If you’re looking for ways to improve your productivity, chances are, you’ve come across a concept called timeboxing. Even if you’ve never heard the term “timebox” before, you might have come across other aspects that belong to timeboxing, such as calendar blocking and the Pomodoro Technique.
In any case, timeboxing is one of the simplest yet most effective time management strategies. And in this article, you’ll learn exactly how to apply this technique in your day-to-day life.
What Is Timeboxing?
Let’s first look at what timeboxing is. Timeboxing is a very simple concept where you give yourself a certain amount of time for a certain task. This stands in contrast to the “normal” way of working, which is to just work on a task until it’s done. You can either use your calendar and add blocks for certain tasks in your calendar, or you can simply use a timer to give yourself a deadline for your timebox.
The most efficient way to go about it is to combine both. This means you’ll add blocks for work and break blocks in your calendar. Then, write down your to-dos for the blocks in each block.
From here, write down your to-dos for each day. While doing that, make sure that it doesn’t get over three to four hours of high-focus tasks for maximum efficiency. Ideally, the total doesn’t go over six hours because you won’t be able to focus for longer than that.
Now, let’s look at how timeboxing can increase your productivity with a bit more detail.
How Timeboxing Can Increase Your Productivity
While timeboxing is a simple time management technique, it has huge potential to increase your productivity. The effect will be especially big if you haven’t monitored the time you need for certain tasks previously.
1. Making Use of the Parkinson’s Law
Parkinson’s Law says that time expands with a task at hand. This means that you’ll need as much time for a task as how much you give.
Did you ever have a super tight deadline and wondered how you even got that task done in such a short amount of time? On the other hand, did you ever have a full Saturday with no plans apart from vacuuming your hours ahead of you? Normally, that might take you an hour. But if you’ve got the whole day to only get that done, then you’ll likely need the whole day for it, right?
Now, with timeboxing, you can take advantage of that. Give yourself a deadline to get a task done. Even if you don’t hit it in the beginning, it will soon give you a good gauge as to how long you realistically need to get it done. If you’ve set a timer and work without interruption during that time, you’ll likely get it done once the timer goes off.
2. Helping to Stay Focused
I highly recommend setting a timer for timeboxing. While entering blocks into your calendar is great to give you a good overview, it won’t necessarily help you get more done in less time. Setting a timer and giving each box a deadline will help tremendously, though.
Another huge benefit of timeboxing with a timer is that it helps you stay focused.

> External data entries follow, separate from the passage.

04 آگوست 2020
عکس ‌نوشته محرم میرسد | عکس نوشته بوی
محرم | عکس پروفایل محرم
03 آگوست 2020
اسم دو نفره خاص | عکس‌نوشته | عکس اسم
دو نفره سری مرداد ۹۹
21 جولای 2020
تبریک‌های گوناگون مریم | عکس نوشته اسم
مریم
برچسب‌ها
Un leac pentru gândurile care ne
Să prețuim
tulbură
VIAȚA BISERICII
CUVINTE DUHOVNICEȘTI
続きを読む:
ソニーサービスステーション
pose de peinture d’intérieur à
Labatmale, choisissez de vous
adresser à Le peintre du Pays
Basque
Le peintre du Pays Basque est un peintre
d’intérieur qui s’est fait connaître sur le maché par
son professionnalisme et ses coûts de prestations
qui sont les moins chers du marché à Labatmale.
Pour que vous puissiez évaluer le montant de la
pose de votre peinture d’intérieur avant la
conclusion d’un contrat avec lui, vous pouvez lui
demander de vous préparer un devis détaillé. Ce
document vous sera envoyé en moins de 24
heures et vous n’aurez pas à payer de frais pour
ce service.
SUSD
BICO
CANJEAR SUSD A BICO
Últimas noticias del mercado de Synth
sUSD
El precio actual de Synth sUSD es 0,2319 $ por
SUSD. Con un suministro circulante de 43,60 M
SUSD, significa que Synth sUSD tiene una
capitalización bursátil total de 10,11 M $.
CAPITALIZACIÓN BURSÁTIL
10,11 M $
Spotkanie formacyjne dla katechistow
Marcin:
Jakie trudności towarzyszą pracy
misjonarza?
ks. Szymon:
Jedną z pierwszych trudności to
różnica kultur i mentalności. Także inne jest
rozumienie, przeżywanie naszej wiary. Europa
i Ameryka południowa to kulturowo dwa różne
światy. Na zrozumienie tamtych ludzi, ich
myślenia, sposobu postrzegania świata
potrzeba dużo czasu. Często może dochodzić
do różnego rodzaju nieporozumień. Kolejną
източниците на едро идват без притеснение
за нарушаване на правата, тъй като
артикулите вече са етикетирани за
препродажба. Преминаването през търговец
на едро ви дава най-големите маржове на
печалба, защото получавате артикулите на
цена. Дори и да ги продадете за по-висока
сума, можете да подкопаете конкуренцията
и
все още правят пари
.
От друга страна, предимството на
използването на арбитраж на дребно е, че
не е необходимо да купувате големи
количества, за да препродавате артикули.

The easiest way to get started is to use short intervals. The 25 minutes of the Pomodoro Technique (we’ll get to that in a minute) are a great place to get started.
Choose a short time frame and then work without interruptions for this amount of time. Twenty-five minutes is nothing, and even if you feel a strong urge to do something distracting, just push through this short time frame. Even short chunks will help you stay focused. And you’ll be surprised about how much you can get done in 25 minutes if you don’t allow any distractions or interruptions to take away your attention.

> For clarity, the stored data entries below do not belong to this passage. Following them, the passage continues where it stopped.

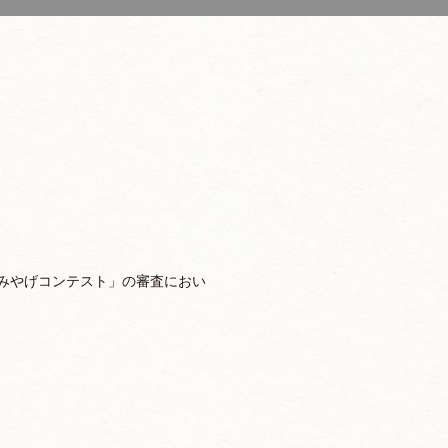
みやげコンテスト」の審査におい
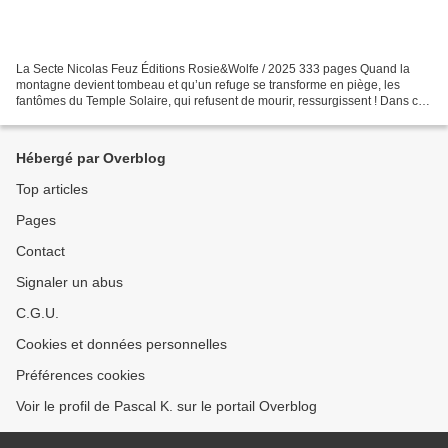
La Secte Nicolas Feuz Éditions Rosie&Wolfe / 2025 333 pages Quand la
montagne devient tombeau et qu’un refuge se transforme en piège, les
fantômes du Temple Solaire, qui refusent de mourir, ressurgissent ! Dans ce
nouveau récit, l’auteur braque ses projecteurs...
Hébergé par Overblog
Top articles
Pages
Contact
Signaler un abus
C.G.U.
Cookies et données personnelles
Préférences cookies
Voir le profil de Pascal K. sur le portail Overblog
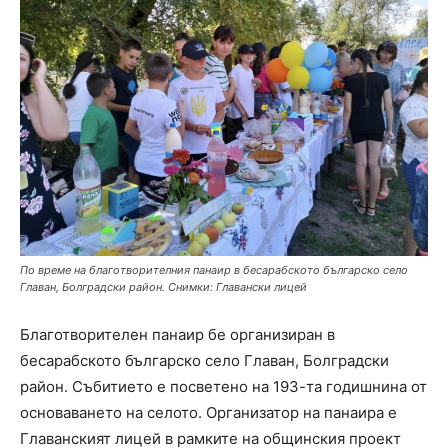
По време на благотворителния панаир в бесарабското българско село
Главан, Болградски район. Снимки: Главански лицей
Благотворителен панаир бе организиран в
бесарабското българско село Главан, Болградски
район. Събитието е посветено на 193-та годишнина от
основаването на селото. Организатор на панаира е
Главанският лицей в рамките на общинския проект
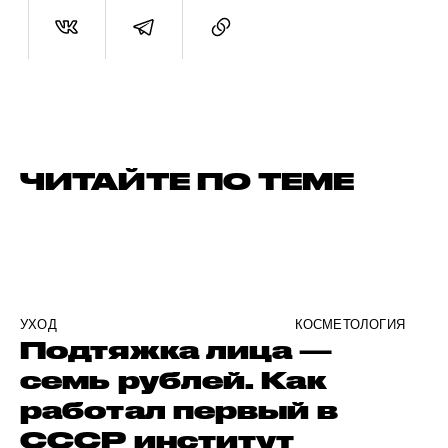
ЧИТАЙТЕ ПО ТЕМЕ
УХОД
КОСМЕТОЛОГИЯ
Подтяжка лица —
семь рублей. Как
работал первый в
СССР институт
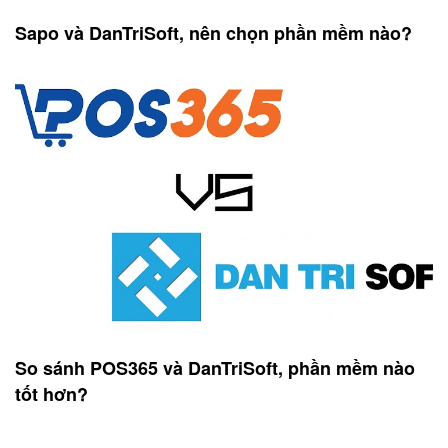
Sapo và DanTriSoft, nên chọn phần mềm nào?
So sánh POS365 và DanTriSoft, phần mềm nào
tốt hơn?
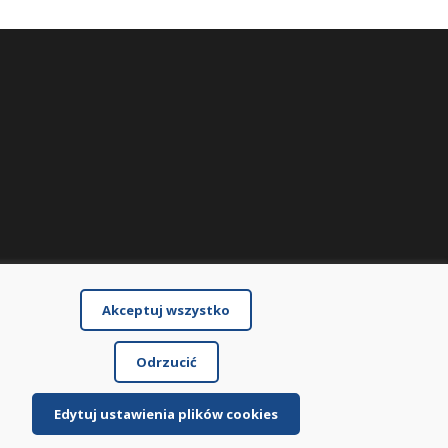
Akceptuj wszystko
Odrzucić
Edytuj ustawienia plików cookies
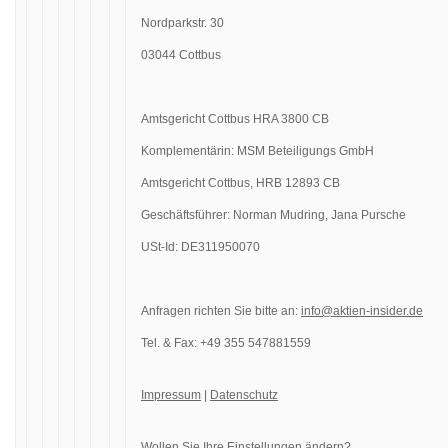
Nordparkstr. 30
03044 Cottbus
Amtsgericht Cottbus HRA 3800 CB
Komplementärin: MSM Beteiligungs GmbH
Amtsgericht Cottbus, HRB 12893 CB
Geschäftsführer: Norman Mudring, Jana Pursche
USt-Id: DE311950070
Anfragen richten Sie bitte an:
info@aktien-insider.de
Tel. & Fax: +49 355 547881559
Impressum
|
Datenschutz
Wollen Sie Ihre Einstellungen ändern?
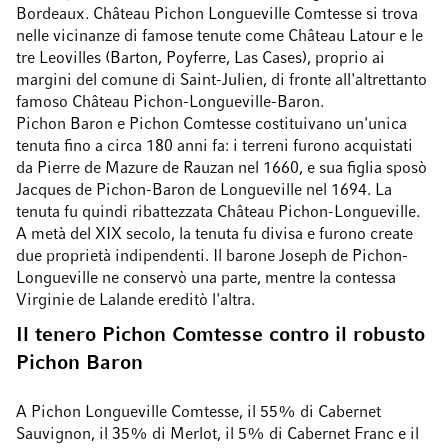
Bordeaux. Château Pichon Longueville Comtesse si trova
nelle vicinanze di famose tenute come Château Latour e le
tre Leovilles (Barton, Poyferre, Las Cases), proprio ai
margini del comune di Saint-Julien, di fronte all'altrettanto
famoso Château Pichon-Longueville-Baron.
Pichon Baron e Pichon Comtesse costituivano un'unica
tenuta fino a circa 180 anni fa: i terreni furono acquistati
da Pierre de Mazure de Rauzan nel 1660, e sua figlia sposò
Jacques de Pichon-Baron de Longueville nel 1694. La
tenuta fu quindi ribattezzata Château Pichon-Longueville.
A metà del XIX secolo, la tenuta fu divisa e furono create
due proprietà indipendenti. Il barone Joseph de Pichon-
Longueville ne conservò una parte, mentre la contessa
Virginie de Lalande ereditò l'altra.
Il tenero Pichon Comtesse contro il robusto
Pichon Baron
A Pichon Longueville Comtesse, il 55% di Cabernet
Sauvignon, il 35% di Merlot, il 5% di Cabernet Franc e il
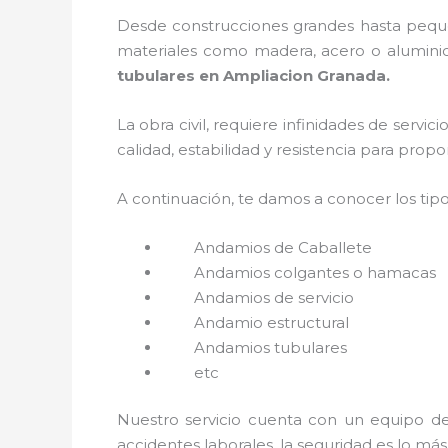
Desde construcciones grandes hasta pequeñ
materiales como madera, acero o aluminio,
tubulares en Ampliacion Granada.
La obra civil, requiere infinidades de servi
calidad, estabilidad y resistencia para prop
A continuación, te damos a conocer los tip
Andamios de Caballete
Andamios colgantes o hamacas
Andamios de servicio
Andamio estructural
Andamios tubulares
etc
Nuestro servicio cuenta con un equipo de 
accidentes laborales, la seguridad es lo má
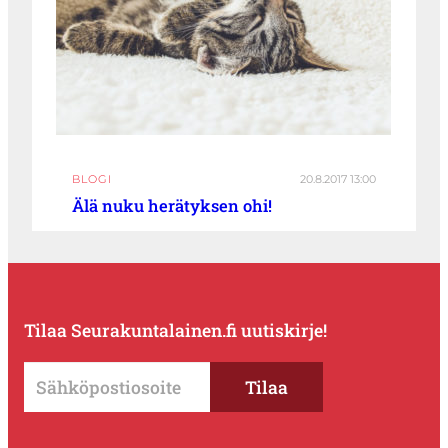
BLOGI
20.8.2017 13:00
Älä nuku herätyksen ohi!
Tilaa Seurakuntalainen.fi uutiskirje!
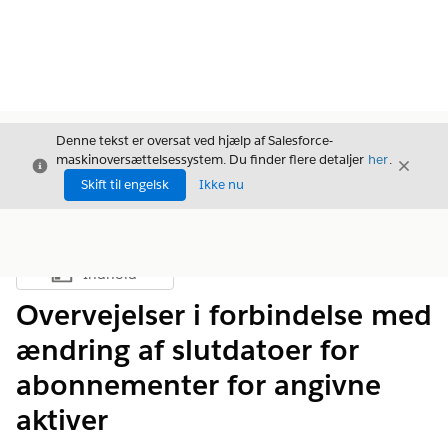
Denne tekst er oversat ved hjælp af Salesforce-
maskinoversættelsessystem. Du finder flere detaljer
her
.
Luk
Luk
Luk
Skift til engelsk
Ikke nu
Indhold
Vis indholdsfortegnelse
Overvejelser i forbindelse med
ændring af slutdatoer for
abonnementer for angivne
aktiver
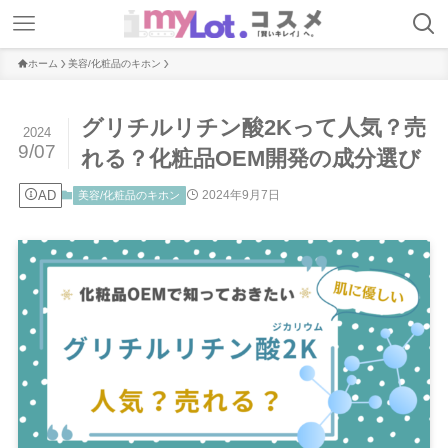
ホーム
美容/化粧品のキホン
グリチルリチン酸2Kって人気？売
2024
9/07
れる？化粧品OEM開発の成分選び
AD
2024年9月7日
美容/化粧品のキホン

3. Making the Amount of Time You Have Visible
Another great benefit of timeboxing is that it makes the amount of time you have each day visible. This is where calendar blocking comes in handy. If you add blocks for your breaks, time off, and your work, then you’ll quickly see that you only have a certain number of hours each day to work. This is especially helpful if you tend to overload your to-do list because you don’t really know how long you’ll need for a certain task.

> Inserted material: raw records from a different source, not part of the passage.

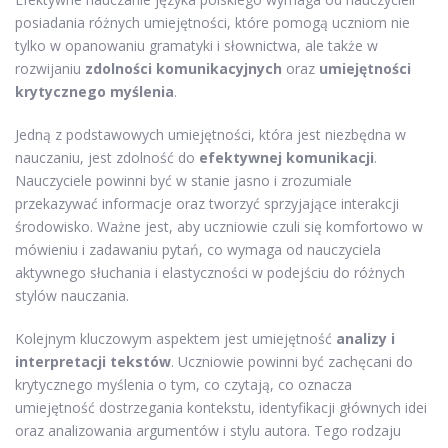
posiadania różnych umiejętności, które pomogą uczniom nie
tylko w opanowaniu gramatyki i słownictwa, ale także w
rozwijaniu
zdolności komunikacyjnych
oraz
umiejętności
krytycznego myślenia
.
Jedną z podstawowych umiejętności, która jest niezbędna w
nauczaniu, jest zdolność do
efektywnej komunikacji
.
Nauczyciele powinni być w stanie jasno i zrozumiale
przekazywać informacje oraz tworzyć sprzyjające interakcji
środowisko. Ważne jest, aby uczniowie czuli się komfortowo w
mówieniu i zadawaniu pytań, co wymaga od nauczyciela
aktywnego słuchania i elastyczności w podejściu do różnych
stylów nauczania.
Kolejnym kluczowym aspektem jest umiejętność
analizy i
interpretacji tekstów
. Uczniowie powinni być zachęcani do
krytycznego myślenia o tym, co czytają, co oznacza
umiejętność dostrzegania kontekstu, identyfikacji głównych idei
oraz analizowania argumentów i stylu autora. Tego rodzaju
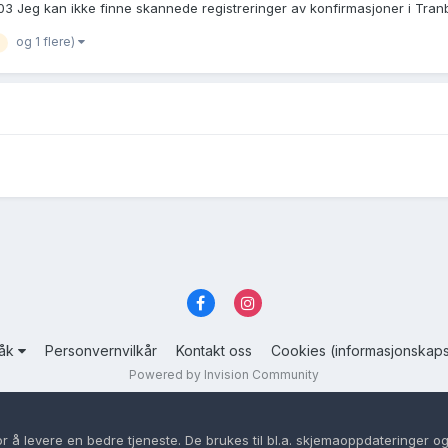
 Jeg kan ikke finne skannede registreringer av konfirmasjoner i Tranby 
og 1 flere)
råk
Personvernvilkår
Kontakt oss
Cookies (informasjonskaps
Powered by Invision Community
or å levere en bedre tjeneste. De brukes til bl.a. skjemaoppdateringer og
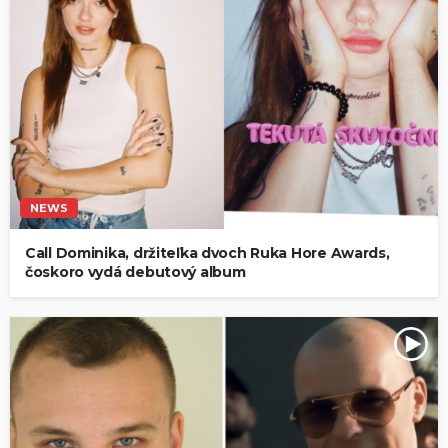
NEWS
Call Dominika, držiteľka dvoch Ruka Hore Awards,
čoskoro vydá debutový album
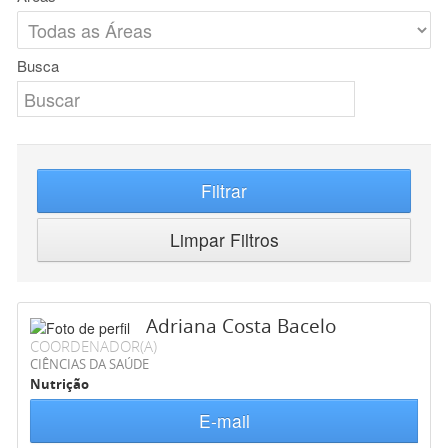
Busca
Filtrar
Limpar Filtros
Adriana Costa Bacelo
COORDENADOR(A)
CIÊNCIAS DA SAÚDE
Nutrição
E-mail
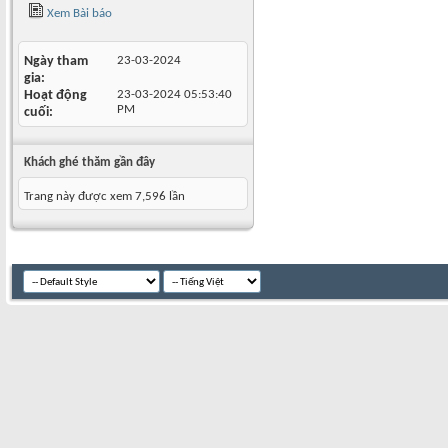
Xem Bài báo
Ngày tham
23-03-2024
gia
Hoạt động
23-03-2024
05:53:40
PM
cuối
Khách ghé thăm gần đây
Trang này được xem 7,596 lần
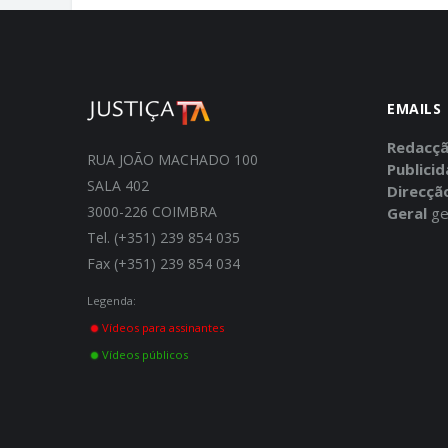
EMAILS
Redacç
RUA JOÃO MACHADO 100
Publici
SALA 402
Direcçã
3000-226 COIMBRA
Geral
ge
Tel. (+351) 239 854 035
Fax (+351) 239 854 034
Legenda:
Vídeos para assinantes
Vídeos públicos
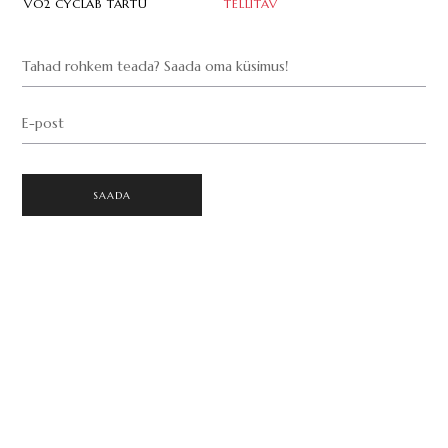
VO2 CYCLAB TARTU
TELLITAV
Tahad rohkem teada? Saada oma küsimus!
E-post
SAADA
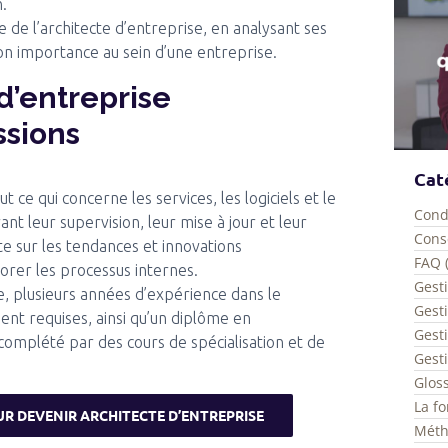
n.
e de l’architecte d’entreprise, en analysant ses
son importance au sein d’une entreprise.
 d’entreprise
ssions
Cat
 ce qui concerne les services, les logiciels et le
Cond
nt leur supervision, leur mise à jour et leur
Conse
te sur les tendances et innovations
FAQ 
orer les processus internes.
Gesti
e, plusieurs années d’expérience dans le
Gest
nt requises, ainsi qu’un diplôme en
Gesti
complété par des cours de spécialisation et de
Gesti
Gloss
La fo
UR DEVENIR ARCHITECTE D’ENTREPRISE
Méth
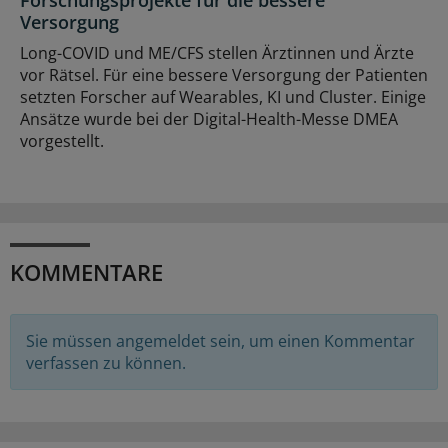
Versorgung
Long-COVID und ME/CFS stellen Ärztinnen und Ärzte
vor Rätsel. Für eine bessere Versorgung der Patienten
setzten Forscher auf Wearables, KI und Cluster. Einige
Ansätze wurde bei der Digital-Health-Messe DMEA
vorgestellt.
KOMMENTARE
Sie müssen angemeldet sein, um einen Kommentar
verfassen zu können.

4. You’re in Control of Your Time
The last main benefit of timeboxing is that you’re in control of your time. Instead of just working on any given task until it’s done, you proactively decide how much time you’ll give it.
You take full control over how much time you want to spend on a given task. This means that you’re in charge of your own work and life, not the other way around. Instead of not knowing what to expect on any given day, you craft it the way you need.
7 Tips to Master Timeboxing for Increased Productivity
Okay, now that you’ve understood the benefits of timeboxing, here are seven tips that will help you master time boxing for increased productivity.
1. Calendar Blocking Is Essential
As mentioned earlier, calendar blocking is essential for timeboxing. This is what allows you to actually “box” your time. Plus, it will make the amount of time you have each day more visible. Here’s how to do it
Use Google Calendar or another calendar app that you have access to on different devices. Then, add break blocks and blocks for time off. This will give your work a pre-determined limit in which you have to fit your tasks.
Once you’ve got that, add at least one block for high focus tasks. This block should take at least one hour, preferably more, and its purpose is to allow you to work on tasks that require a lot of focus.
Once you got that, add several blocks for low-focus tasks. These are tasks that need to get done but aren’t the most essential tasks that will truly move you forward in your job or business. The most common low-focus tasks are checking and answering emails and admin tasks.
2. Add Your To-Dos to Your Calendar Blocks
The next step is to add your to-dos to your calendar blocks. This gives you a great overview of what needs to get done that day. Plus, it’s a great way to store that information ahead of time. So, if you think of a task that needs to get done on a certain day, you can already add it to this block on that respective day.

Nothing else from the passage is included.